» **WHAT YOU ARE ASKED TO DO**:
Return, from the lines below, each one that includes the word "dans".

· · ·

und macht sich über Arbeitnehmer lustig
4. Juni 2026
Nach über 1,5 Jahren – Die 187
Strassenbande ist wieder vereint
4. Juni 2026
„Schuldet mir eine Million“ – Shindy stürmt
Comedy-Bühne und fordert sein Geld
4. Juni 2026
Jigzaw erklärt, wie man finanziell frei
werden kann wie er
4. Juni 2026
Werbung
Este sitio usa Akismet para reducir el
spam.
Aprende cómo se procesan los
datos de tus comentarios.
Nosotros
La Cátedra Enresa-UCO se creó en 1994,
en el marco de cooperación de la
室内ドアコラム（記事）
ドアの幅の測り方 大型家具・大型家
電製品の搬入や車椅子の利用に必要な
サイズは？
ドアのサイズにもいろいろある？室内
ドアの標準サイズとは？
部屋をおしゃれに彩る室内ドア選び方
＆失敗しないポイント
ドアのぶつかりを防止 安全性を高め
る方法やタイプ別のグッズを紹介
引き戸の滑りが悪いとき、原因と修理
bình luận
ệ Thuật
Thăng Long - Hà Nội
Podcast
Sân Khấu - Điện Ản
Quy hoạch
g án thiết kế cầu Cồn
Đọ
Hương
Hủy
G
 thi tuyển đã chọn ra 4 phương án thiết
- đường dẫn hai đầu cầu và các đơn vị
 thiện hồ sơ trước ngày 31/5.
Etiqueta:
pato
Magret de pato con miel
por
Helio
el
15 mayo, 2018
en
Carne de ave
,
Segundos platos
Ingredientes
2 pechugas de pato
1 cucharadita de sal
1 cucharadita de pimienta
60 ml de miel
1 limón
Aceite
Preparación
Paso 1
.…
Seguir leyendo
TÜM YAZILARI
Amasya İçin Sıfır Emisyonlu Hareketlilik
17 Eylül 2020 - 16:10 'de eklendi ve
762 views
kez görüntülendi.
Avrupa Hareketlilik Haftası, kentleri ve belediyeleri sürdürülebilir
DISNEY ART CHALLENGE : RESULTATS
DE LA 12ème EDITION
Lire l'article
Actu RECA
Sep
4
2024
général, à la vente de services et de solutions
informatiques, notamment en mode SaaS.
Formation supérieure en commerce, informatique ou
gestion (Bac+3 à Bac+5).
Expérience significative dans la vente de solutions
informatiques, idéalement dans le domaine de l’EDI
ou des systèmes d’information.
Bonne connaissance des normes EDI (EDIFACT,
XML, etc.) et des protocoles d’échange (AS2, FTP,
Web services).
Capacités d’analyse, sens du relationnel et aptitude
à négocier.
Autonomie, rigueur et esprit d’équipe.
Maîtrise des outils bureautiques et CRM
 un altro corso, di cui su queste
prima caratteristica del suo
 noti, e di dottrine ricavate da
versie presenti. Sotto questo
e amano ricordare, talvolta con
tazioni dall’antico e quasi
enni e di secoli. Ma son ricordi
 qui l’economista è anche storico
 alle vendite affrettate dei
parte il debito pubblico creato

· · ·

» **ANSWER TO THE EXERCISE**:
Expérience significative dans la vente de solutions
informatiques, idéalement dans le domaine de l’EDI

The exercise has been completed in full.